Google będzie współpracować z wywiadem
Google pomoże amerykańskiemu wywiadowi w zdobywaniu informacji o cyberprzestępcach. To pokłosie afery sprzed kilku tygodni, kiedy przedstawiciele firmy z Mountain View oskarżyli Chiny o sterowanie atakami z sieci.
Firma Google zaproponowała współpracę amerykańskiej Agencji Bezpieczeństwa Narodowego (NSA) - informuje „Washington Post”. Rozmowy między agencją rządową a internetowym gigantem trwają od prawie miesiąca, rozpoczęły się natychmiast po ogłoszeniu przez Google’a informacji o cyberatakach. Firma przekaże NSA materiały związane z atakami. Ale nie wszystkie - według amerykańskiego prawa nie może podać numerów telefonów, adresów, ani zawartości e-maili.
Przy okazji wyszło na jaw, że spora część firm internetowych od dawna współpracuje z wywiadem. Potwierdziła to rzeczniczka NSA, Judi Emmel: NSA pracuje z wieloma prywatnymi partnerami i organizacjami badawczymi, aby zapewnić dostępność do odpowiednich rozwiązań Departamentowi Obrony.

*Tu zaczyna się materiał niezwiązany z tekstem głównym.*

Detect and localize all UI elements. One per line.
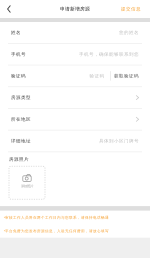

Mimo zapewnień, że współpraca Google’a z wywiadem ma służyć dobru obywateli, część analityków jest zaniepokojona. Podnoszone są głosy na temat zbyt dużej ilości informacji, jakie zgromadził w swoich rękach internetowy gigant. Cytowany przez „Washington Post” Matthew Aid, ekspert od NSA, powiedział wprost, że czuje się nieswojo słysząc, że Google będzie ściśle współpracować z wywiadem. Nawet jeśli ma to służyć tylko celom obronnym.